Date of report (Date of earliest event reported): February 14, 2014

 

 

ENBRIDGE ENERGY PARTNERS, L.P.

(Exact Name of Registrant as Specified in Charter)

 

 

 

DELAWARE   1-10934   39-1715850

(State or Other Jurisdiction

of Incorporation)

 

(Commission

File Number)

 

(IRS Employer

Identification No.)

1100 LOUISIANA, SUITE 3300, HOUSTON, TEXAS 77002

(Address of Principal Executive Offices) (Zip Code)

(713) 821-2000

(Registrant’s telephone number, including area code)

Not Applicable

(Former Name or Former Address, if Changed Since Last Report)

 

 

Check the appropriate box below if the Form 8-K filing is intended to simultaneously satisfy the filing obligation of the registrant under any of the following provisions:

 

¨ Written communications pursuant to Rule 425 under the Securities Act (17 CFR 230.425)

 

¨ Soliciting material pursuant to Rule 14a-12 under the Exchange Act (17 CFR 240.14a-12)

 

¨ Pre-commencement communications pursuant to Rule 14d-2(b) under the Exchange Act (17 CFR 240.14d-2(b))

 

¨ Pre-commencement communications pursuant to Rule 13e-4(c) under the Exchange Act (17 CFR 240.13e-4(c))

 

 

 


Item 5.02 Departure of Directors or Certain Officers; Election of Directors; Appointment of Certain Officers; Compensatory Arrangements of Certain Officers.

On February 14, 2014, Enbridge Energy Partners, L.P. (the “Partnership”) announced the resignation, effective March 1, 2014, of Stephen J. Wuori from the boards of directors of Enbridge Energy Company, Inc. (“EECI”), the general partner of the Partnership, and Enbridge Energy Management, L.L.C. (“EEM”), the delegate of EECI with respect to the management of the Partnership.

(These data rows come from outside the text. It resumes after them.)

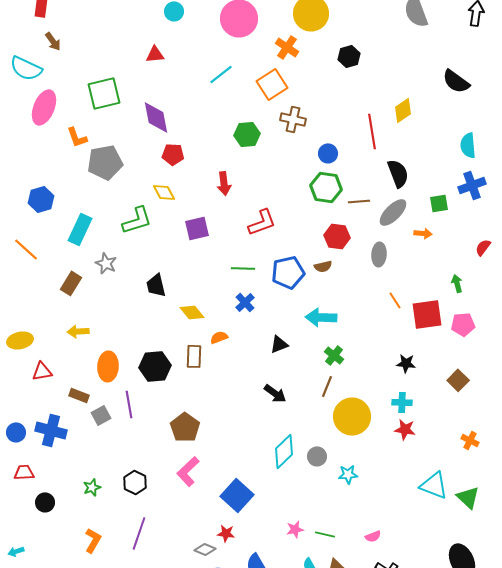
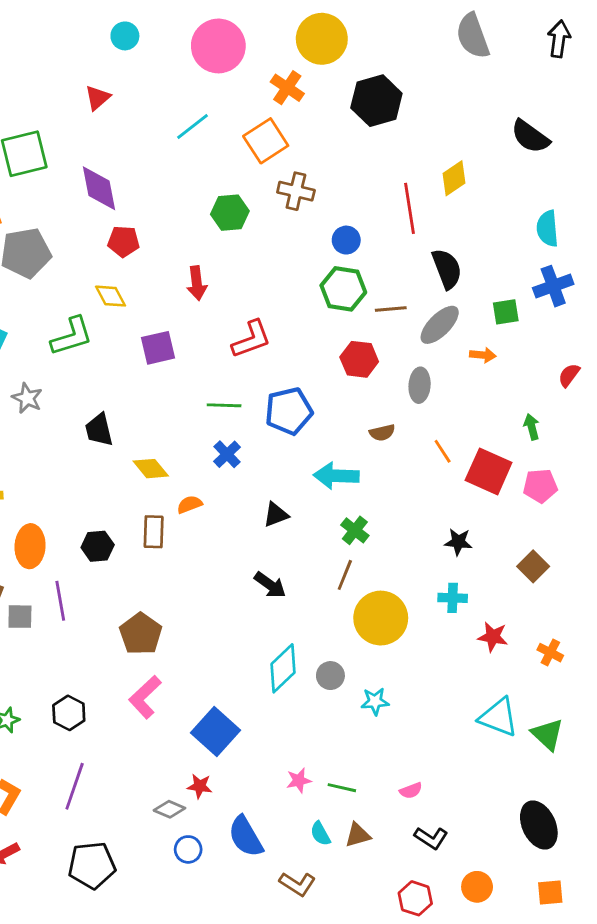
red triangle: (155, 54) -> (98, 98), turned -36
black hexagon: (349, 56) -> (376, 101), size x1.6
brown semicircle: (323, 266) -> (382, 433), moved
red square: (427, 314) -> (489, 471), turned 32
black hexagon: (155, 366) -> (98, 546), size x0.7
gray square: (101, 415) -> (20, 617), turned 30
red star: (405, 429) -> (493, 637), moved

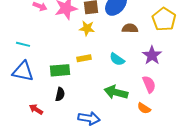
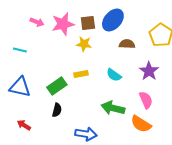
cyan line: (23, 44) -> (20, 50), moved
green rectangle: (60, 70) -> (57, 86), turned -30
orange semicircle: (144, 108) -> (141, 124), size x1.5
red arrow: (36, 109) -> (24, 125), moved

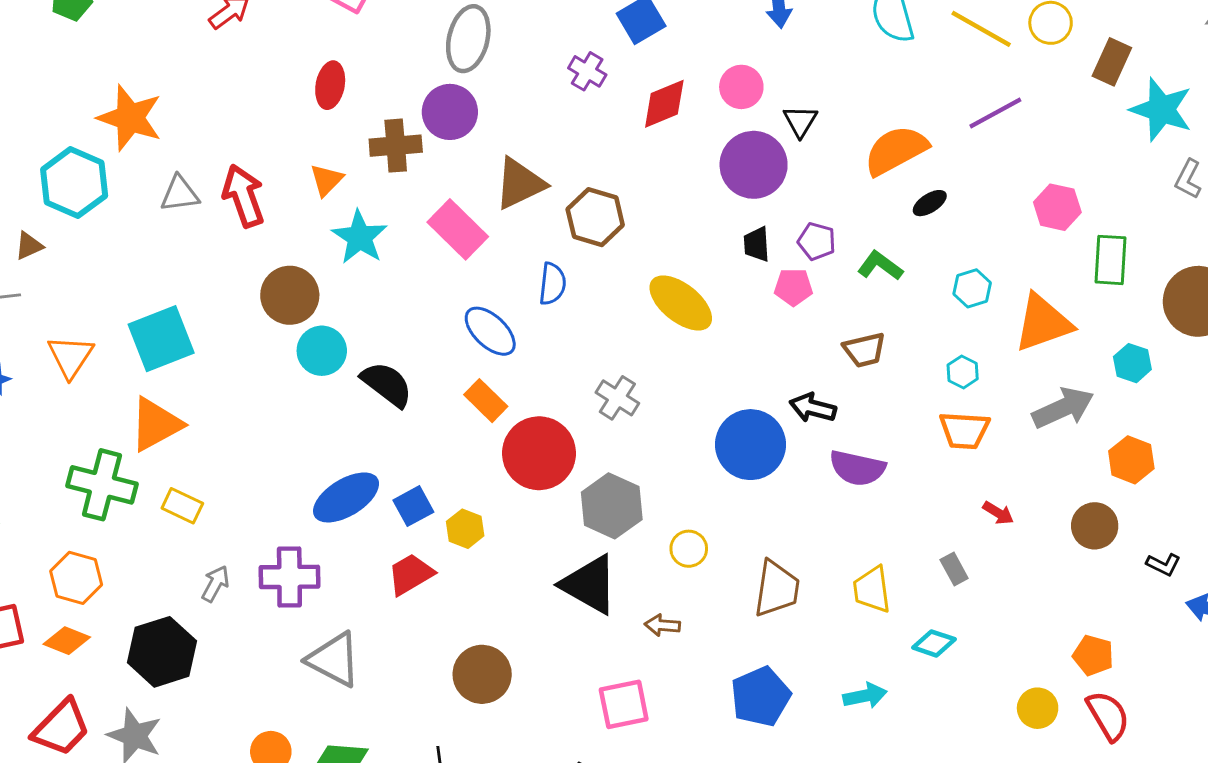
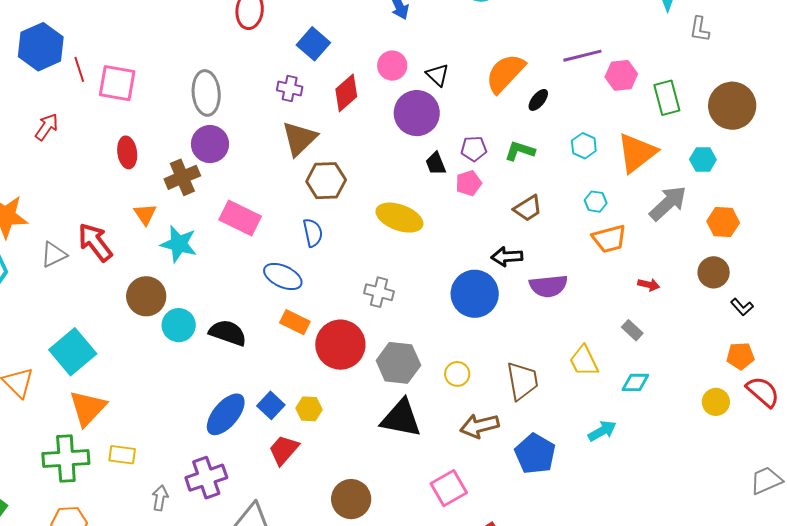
purple line: (995, 113) -> (582, 56), moved, turned 33
brown triangle: (520, 184) -> (299, 139), moved
black L-shape: (1163, 564) -> (742, 307), moved, turned 40
brown arrow: (662, 625) -> (479, 426), moved, size x1.6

Guy Jarvis has been elected, effective upon Mr. Wuori’s resignation, to replace Mr. Wuori on the boards of directors of each of EEM and EECI.

In addition, Mr. Wuori, currently the Executive Vice President - Liquids Pipelines, of each of Enbridge Management and EECI, and President, Liquids Pipelines & Major Projects of Enbridge Inc. (“Enbridge”), the ultimate parent of EECI, will no longer serve in such positions as of March 1, 2014. On that date he will assume a new role as Strategic Advisor, Office of the President and Chief Executive Officer of Enbridge.

Mr. Jarvis, currently Executive Vice President and Chief Commercial Officer, Liquids Pipelines of Enbridge, will assume responsibility for the leadership of Enbridge’s Liquids Pipelines business unit, including the appointment as Executive Vice President - Liquids Pipelines of each of EEM and EECI, when Mr. Wuori assumes his new role.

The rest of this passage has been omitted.